If there was ever any doubt about the importance of narrowbodies in Southeast Asia, one need only look at CFM International’s market share in the region.
The Snecma-General Electric joint venture’s engines have a 40.4% share of the market, Flightglobal’s Ascend Online database shows.
A big reason for that is the exclusivity the manufacturer has on the large number of Boeing 737s in the region, particularly in countries such as Indonesia and Malaysia.
CFM has benefitted from being the sole engine supplier for AirAsia’s growing A320 fleet. It has also signed the pan-Asian carrier up for Leap-1A engines to power the 264 A320neos that it has on order.
This year, it will gain Singapore Airlines’ regional subsidiary Silk Air as a customer when it starts taking delivery of CFM56-powered 737s. Those aircraft will replace its fleet of 24 International Aero Engines V2500-powered A320s and A319s.
Despite the dominance of CFM, IAE has held its own in the region, with a respectable 15.4% share of the market. Key A320 operators in the region such as Jetstar Asia, Philippine Airlines, Bangkok Airways and Tigerair operate aircraft with IAE engines.
Both engine manufacturers are working hard to win the few A320 engine competitions that remain. The biggest of those is with Lion Air, which has 234 A320-family aircraft on order, including 174 Neo variants.
Sources close to the company tell Flightglobal an announcement is expected within weeks, likely coinciding with the Singapore air show.

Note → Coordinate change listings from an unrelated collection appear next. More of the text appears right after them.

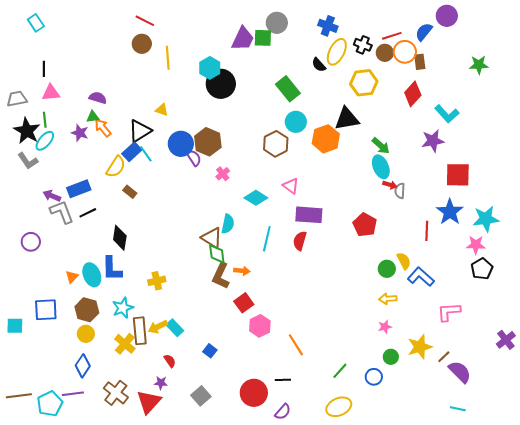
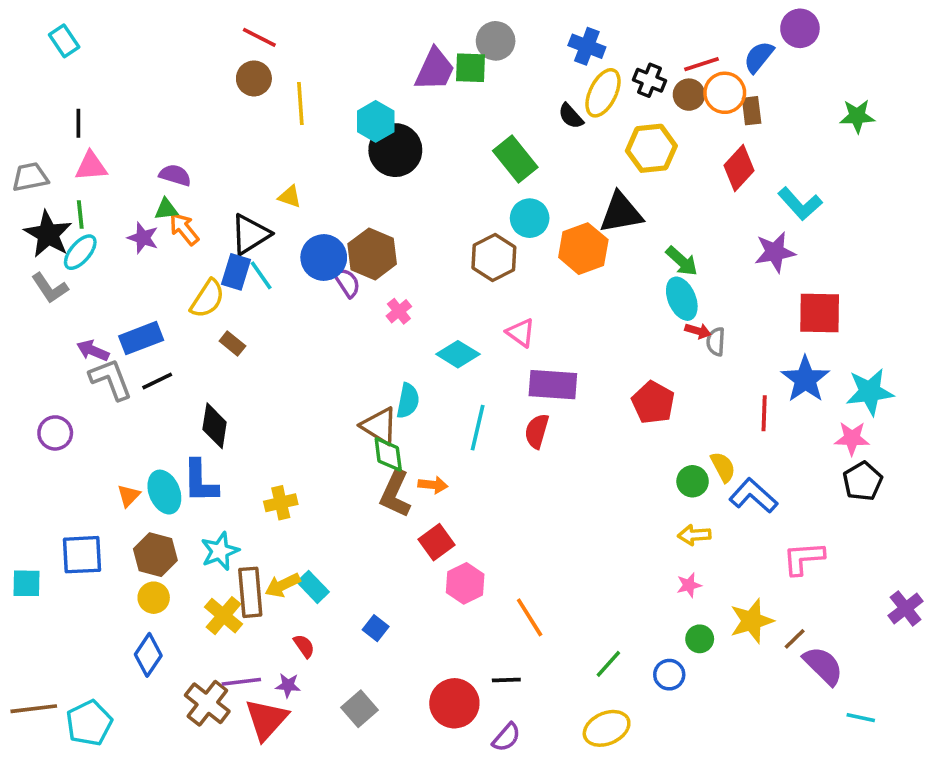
blue rectangle: (132, 152) -> (236, 272), turned -30
purple line: (73, 394) -> (241, 682), moved
cyan line: (458, 409) -> (861, 718), moved

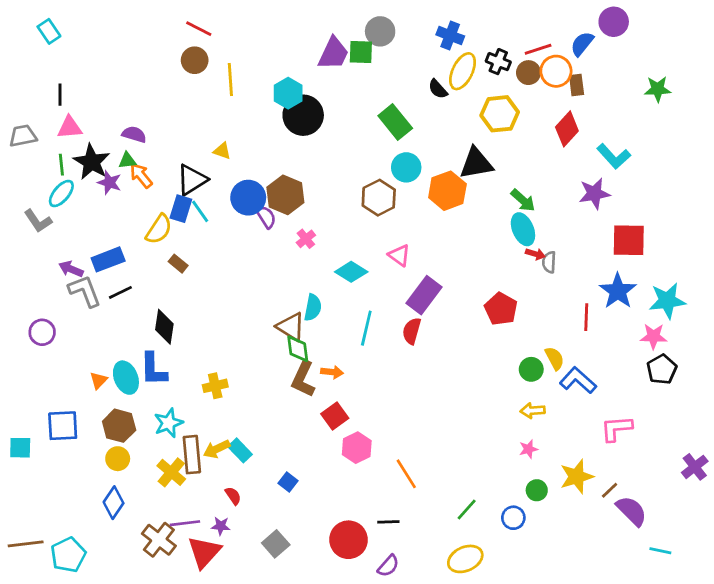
black star: (48, 234) -> (92, 162), moved
purple rectangle: (553, 385) -> (424, 295), turned -57

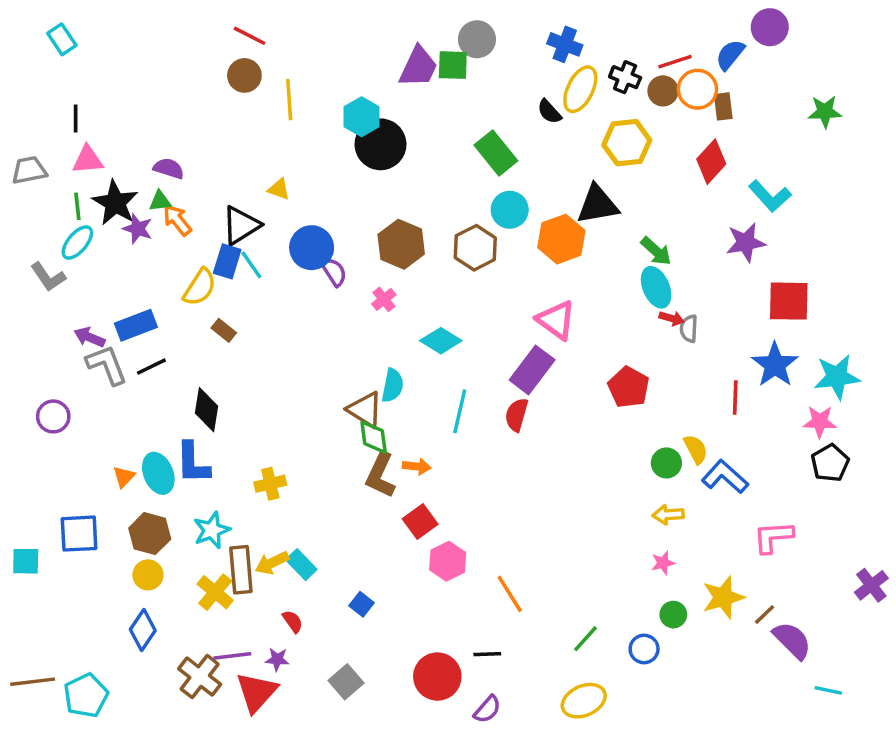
brown hexagon: (285, 195) -> (401, 244), moved
pink triangle: (399, 255) -> (556, 320), moved, size x1.4

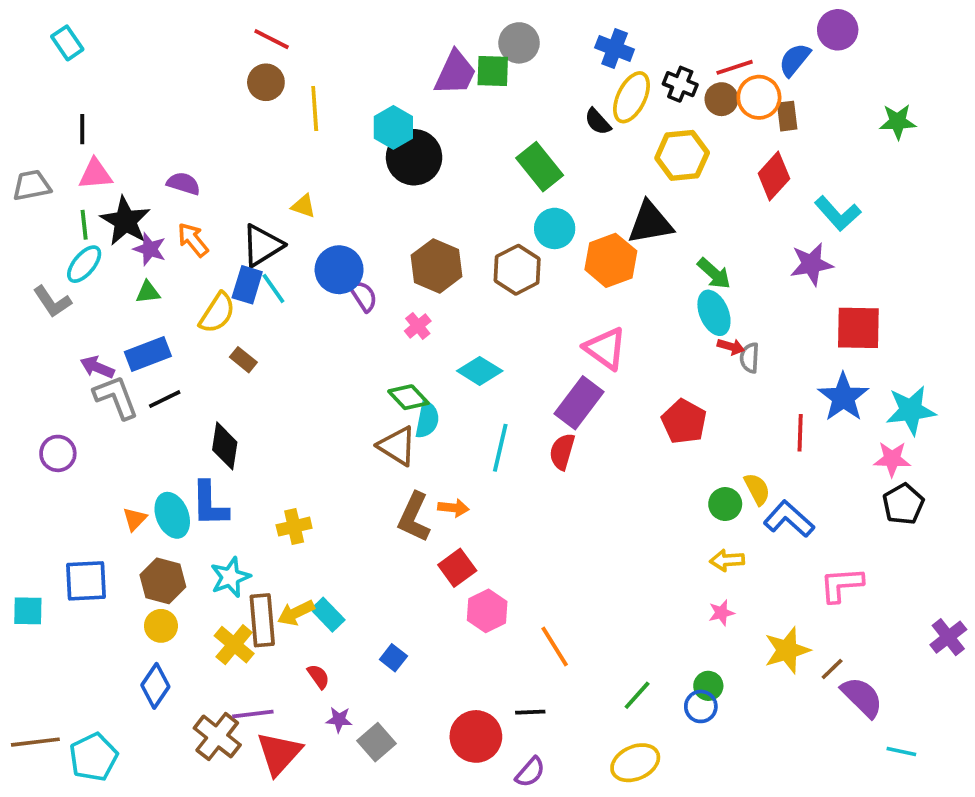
green triangle: (160, 201) -> (148, 292), moved
green diamond: (374, 437) -> (408, 397), moved, turned -36
green circle: (673, 615) -> (708, 686), moved
purple star: (277, 659) -> (339, 720), moved

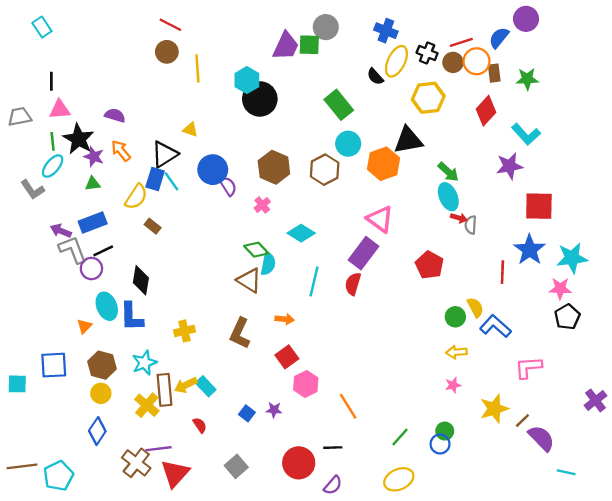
green star: (898, 122) -> (527, 79), moved
purple circle: (58, 453) -> (91, 269), moved
cyan ellipse: (172, 515) -> (107, 306), moved
brown L-shape: (414, 517) -> (240, 333), moved
purple star: (339, 720) -> (274, 410), moved

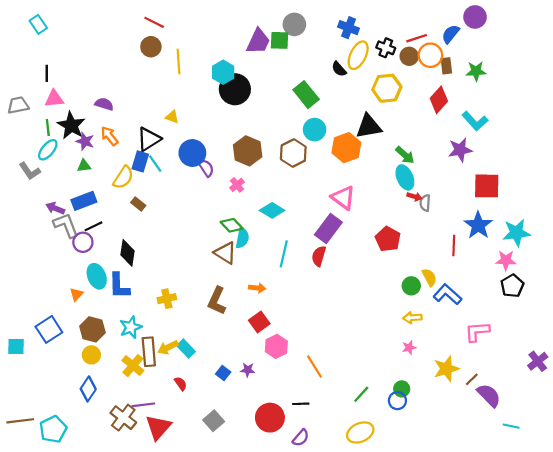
blue square: (54, 365) -> (49, 329), turned -30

Philippine Airlines and Garuda Indonesia’s budget subsidiary Citilink also have A320-family aircraft with unannounced engine orders. However, Citilink has already committed to Leap-1As for some of its A320neo backlog.
P&W scored something of a coup when Philippines carrier Cebu Pacific chose the engine for the 30 A321neos that it has on order, despite having CFM56s on its existing A319s and A320s.
Nevertheless, CFM has also been successful in encouraging operators of IAE powered A320s to make the switch to the Leap-1A. Jetstar Asia and Jetstar Pacific for example, will operate some of the 71 Leap-1A powered A320neos that have been ordered by Qantas.
Despite that competition, P&W remains confident that it will continue to be a strong contender in the Southeast Asian market.
“We have maintained a lead on Airbus A320neo engine orders, with more than 50% of announced and unannounced orders. We’re very pleased that operators and leasing companies in Asia and other parts of the world recognise the many benefits of the geared turbofan,” says Mary Ellen Jones, Pratt & Whitney vice-president of sales for Asia/Pacific & China.
In the widebody space, Rolls-Royce’s Trent series of engines is by far the dominant engine in Southeast Asia, while it has also sold strongly on new-generation aircraft such as the 787 and A350.
Singapore Airlines, Malaysia Airlines and Thai Airways International operate a number of Trent-powered A330s, A380s and early-model 777s. On the latter aircraft, there is a Trent monopoly in the region, as no A380 customers in the region have yet chosen the rival Engine Alliance GP7200 engine.
R-R and SIA have had a particularly long and fruitful partnership. The airline, via its SIA Engineering MRO arm, is a partner with the manufacturer in Singapore Aero Engine Services. Consequently, SAESL provides support for most R-R engines in the region.
Longer term, R-R’s share is projected to grow strongly as SIA and Thai take delivery of a number of Trent XWB-powered A350s. Both carriers have also ordered Trent 1000s for their 787s, practically locking the General Electric GEnx out of the region.
Despite the lack of GEnx operators in the region, GE has been able to maintain a respectable market share due to the strong penetration of the GE90-powered 777-300ER into the region. There are also 38 CF6-powered aircraft operating in the region.
P&W has been able to hold its own in the widebody market, with PW4000 engines powering aircraft including some A330s and 777-200ERs variously operated by Malaysia Airlines, Thai Airways and Vietnam Airlines. However, as older aircraft such as 747-400s and A300s exit service, its market share is expected to diminish.
In the short term, there appear to be very few upcoming competitions for widebody engines in the region. No engine selection for AirAsia X’s recent order for 25 additional A330-300s has been announced, but with Trent 700s already powering the majority of its fleet, that looks to be the most likely winner.
(corrects details on Jetstar Asia, Jetstar Pacific and Citilink A320neo engine selections.)